Public affairs Airmen work in tight teams under the direct supervision of a commissioned officer (usually a 35P Public Affairs Officer). The relationship between enlisted specialists and their PAO shapes daily work significantly. Junior Airmen typically own a specific functional area (the base newspaper, social media, or broadcast) while the NCOIC coordinates across all functions and manages relationships with media and the command.

Performance Feedback

Performance is tracked through the Enlisted Performance Report (EPR) system. EPRs are written annually and assess job performance, leadership, and professional development. In a small career field with a visible output, it’s easy for a supervisor to point to specific products (a news release that got national pickup, a photo package that ran on DVIDS) when writing your EPR bullets. That visibility cuts both ways.

Training

Initial Training Pipeline

PhaseLocationLengthFocus
Basic Military Training (BMT)JBSA-Lackland, TX7.5 weeksMilitary fundamentals, physical training, weapons qualification
Technical School (DINFOS)Fort George G. Meade, MD~108 daysWriting, broadcast production, photography, media relations, digital content

The Defense Information School (DINFOS) is a joint-service schoolhouse operated by the Defense Media Activity. Air Force, Army, Navy, Marine Corps, and Coast Guard students all attend the same courses, which means you’re building professional contacts across the services from day one.

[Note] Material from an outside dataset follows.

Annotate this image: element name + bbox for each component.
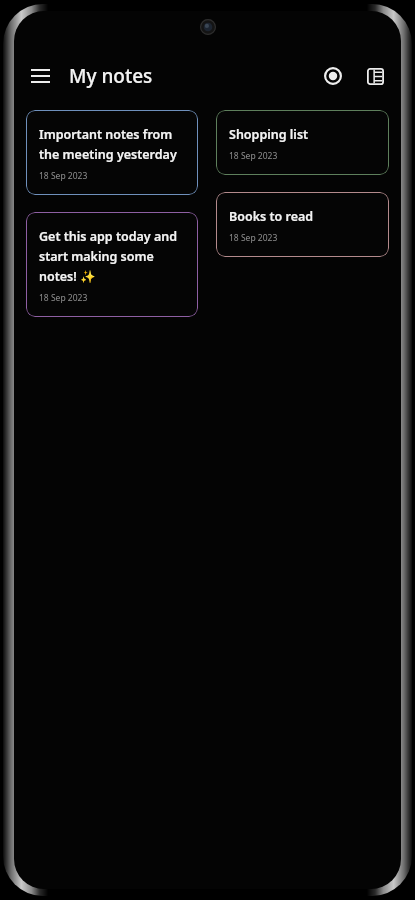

The Basic Public Affairs Specialist (BPAS) course at DINFOS covers:

  • News writing and editing under deadline
  • Broadcast journalism fundamentals (scripting, on-camera delivery, audio production)
  • Still photography and video production
  • Social media strategy and digital content
  • Media relations and press event management
  • Visual information release procedures and copyright law

Completing DINFOS awards the 3N031 (Apprentice) skill level and partial college credit toward a Mass Communications degree at some institutions.

Advanced Training

After reaching the journeyman skill level (3N051), Airmen can pursue:

  • Intermediate Public Affairs Specialist Course (IPASC): a two-week course at DINFOS for NCOs focused on media operations management
  • Content Management Course: four weeks covering digital content strategy and multimedia production
  • Additional combat camera and visual information certifications depending on unit requirements
  • Defense Information School senior-level courses for TSgt and above

The Air Force also supports off-duty education through Tuition Assistance. Journalism, communications, and mass media degree programs are natural fits that directly reinforce job skills.

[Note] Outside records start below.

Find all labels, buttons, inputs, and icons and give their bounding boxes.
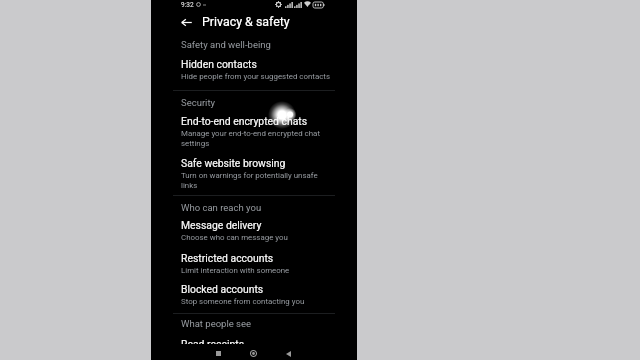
button[interactable]: Blocked accounts [151, 278, 357, 312]
button[interactable]: Navigate up [177, 13, 195, 31]
staticText: Security [181, 97, 216, 108]
staticText: Hide people from your suggested contacts [181, 72, 333, 81]
staticText: Restricted accounts [181, 252, 274, 264]
staticText: Manage your end-to-end encrypted chat se… [181, 129, 333, 148]
staticText: Hidden contacts [181, 58, 257, 70]
staticText: Limit interaction with someone [181, 266, 333, 275]
staticText: Blocked accounts [181, 283, 264, 295]
staticText: Message delivery [181, 219, 262, 231]
staticText: End-to-end encrypted chats [181, 115, 308, 127]
button[interactable]: Safe website browsing [151, 152, 357, 194]
button[interactable]: Hidden contacts [151, 52, 357, 89]
staticText: Choose who can message you [181, 233, 333, 242]
button[interactable]: End-to-end encrypted chats [151, 108, 357, 152]
button[interactable]: Back [283, 348, 294, 359]
button[interactable]: Restricted accounts [151, 246, 357, 278]
staticText: 9:32 [181, 1, 194, 9]
staticText: Who can reach you [181, 202, 262, 213]
staticText: Turn on warnings for potentially unsafe … [181, 171, 333, 190]
staticText: Safe website browsing [181, 157, 286, 169]
button[interactable]: Home [248, 348, 259, 359]
button[interactable]: Message delivery [151, 214, 357, 246]
button[interactable]: Recent apps [213, 348, 224, 359]
staticText: Stop someone from contacting you [181, 297, 333, 306]
staticText: Read receipts [181, 338, 245, 350]
button[interactable]: Read receipts [151, 331, 357, 344]
staticText: Safety and well-being [181, 39, 271, 50]
staticText: What people see [181, 318, 252, 329]
staticText: Privacy & safety [202, 14, 290, 29]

Everything starts with qualifying ASVAB scores. Our study guide covers what to study first.

Career Progression

RankTypical Time-in-GradeCareer Milestone
Airman Basic (E-1)6 monthsBMT graduation; enter DINFOS
Airman First Class (E-3)~6 months post-Tech SchoolFirst duty assignment, 3N031 skill level awarded
Senior Airman (E-4)~3 years total service5-skill level (3N051) upgrade complete
Staff Sergeant (E-5)~5-6 years total serviceNCOIC responsibilities, first leadership billet
Technical Sergeant (E-6)~10-12 yearsSection Chief or Flight NCOIC, IPASC completion
Master Sergeant (E-7)~15-16 yearsSenior PA NCOIC, wing-level PA shop
Senior Master Sergeant (E-8)~18-20 yearsSuperintendent track
Chief Master Sergeant (E-9)~22+ yearsCareer field functional manager

Promotion to Senior Airman (E-4) is largely time-based. Staff Sergeant (E-5) and above are competitive, with points coming from EPR ratings, decorations, professional military education (PME), and time-in-grade. In a visible, product-driven career field like public affairs, high-quality work gets noticed and documented.

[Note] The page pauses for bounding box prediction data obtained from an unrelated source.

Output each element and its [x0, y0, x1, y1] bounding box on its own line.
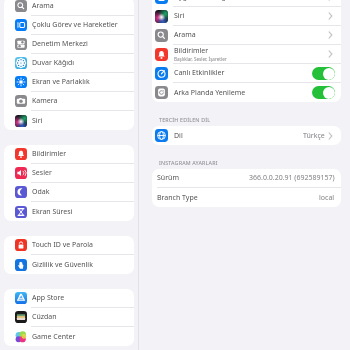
staticText: Cüzdan [32, 312, 57, 322]
staticText: Kamera [32, 96, 58, 106]
staticText: 366.0.0.20.91 (692589157) [249, 173, 335, 183]
staticText: Duvar Kâğıdı [32, 58, 75, 68]
button[interactable]: Ekran Süresi [4, 202, 134, 221]
staticText: Başlıklar, Sesler, İşaretler [174, 56, 227, 62]
button[interactable]: Arama [4, 0, 134, 16]
button[interactable]: Çoklu Görev ve Hareketler [4, 16, 134, 35]
button[interactable]: Ekran ve Parlaklık [4, 73, 134, 92]
staticText: Ekran Süresi [32, 207, 73, 217]
staticText: TERCİH EDİLEN DİL [159, 116, 211, 123]
staticText: Denetim Merkezi [32, 39, 88, 49]
staticText: Sesler [32, 168, 52, 178]
staticText: Uygulama Simgesi [174, 0, 235, 2]
staticText: App Store [32, 293, 65, 303]
button[interactable]: Siri [4, 111, 134, 130]
button[interactable]: Dil [152, 126, 341, 145]
staticText: Game Center [32, 332, 76, 342]
staticText: Gizlilik ve Güvenlik [32, 260, 93, 270]
button[interactable]: Touch ID ve Parola [4, 236, 134, 255]
staticText: Arama [174, 30, 196, 40]
staticText: INSTAGRAM AYARLARI [159, 159, 218, 166]
button[interactable]: Branch Type [152, 188, 341, 207]
button[interactable]: Kamera [4, 92, 134, 111]
button[interactable]: Toggle [312, 86, 335, 99]
staticText: Dil [174, 131, 183, 141]
button[interactable]: Siri [152, 7, 341, 26]
button[interactable]: Duvar Kâğıdı [4, 54, 134, 73]
button[interactable]: Arama [152, 26, 341, 45]
button[interactable]: Sürüm [152, 169, 341, 188]
staticText: Bildirimler [32, 149, 67, 159]
button[interactable]: Odak [4, 183, 134, 202]
button[interactable]: Uygulama Simgesi [152, 0, 341, 7]
staticText: Siri [174, 11, 185, 21]
staticText: Arama [32, 1, 54, 11]
staticText: Canlı Etkinlikler [174, 68, 225, 78]
button[interactable]: App Store [4, 289, 134, 308]
button[interactable]: Bildirimler [4, 145, 134, 164]
staticText: Çoklu Görev ve Hareketler [32, 20, 118, 30]
staticText: Bildirimler [174, 46, 209, 56]
staticText: Sürüm [157, 173, 179, 183]
staticText: Odak [32, 187, 50, 197]
button[interactable]: Game Center [4, 327, 134, 346]
button[interactable]: Denetim Merkezi [4, 35, 134, 54]
button[interactable]: Sesler [4, 164, 134, 183]
button[interactable]: Canlı Etkinlikler [152, 64, 341, 83]
button[interactable]: Bildirimler [152, 45, 341, 64]
staticText: Siri [32, 116, 43, 126]
staticText: Türkçe [303, 131, 325, 141]
staticText: Touch ID ve Parola [32, 240, 93, 250]
staticText: Arka Planda Yenileme [174, 88, 246, 98]
button[interactable]: Toggle [312, 67, 335, 80]
staticText: Ekran ve Parlaklık [32, 77, 90, 87]
button[interactable]: Gizlilik ve Güvenlik [4, 255, 134, 274]
button[interactable]: Cüzdan [4, 308, 134, 327]
staticText: Branch Type [157, 193, 198, 203]
staticText: local [319, 193, 335, 203]
button[interactable]: Arka Planda Yenileme [152, 83, 341, 102]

Specialization Opportunities

Within the 3N0X6 career field, Airmen often develop functional specialties based on unit assignment and personal aptitude:

  • Combat camera assignments document operations in austere and deployed environments
  • AFRTS broadcast positions at American Forces Radio and Television Service stations worldwide
  • Wing-level PAO support focusing on media relations and commander communication
  • Joint assignments at combatant commands, the Pentagon, or international headquarters

There’s no separate shredout code for these tracks. They’re managed through assignment preferences and unit needs, not formal AFSC designators.

Retraining and Transfers

Airmen can apply for AFSC retraining after completing their initial skills training and serving a minimum time in their current specialty. Given the broad skill set 3N0X6 builds (writing, digital production, communications strategy), retraining into a related field or transitioning to civilian work is a common outcome.

Physical Demands

Day-to-day physical demands in public affairs are moderate. Most work involves office-based writing and editing, studio production, or field photography. Deployed assignments can be more physically demanding, involving camera equipment loads, movement with ground units, and austere operating conditions.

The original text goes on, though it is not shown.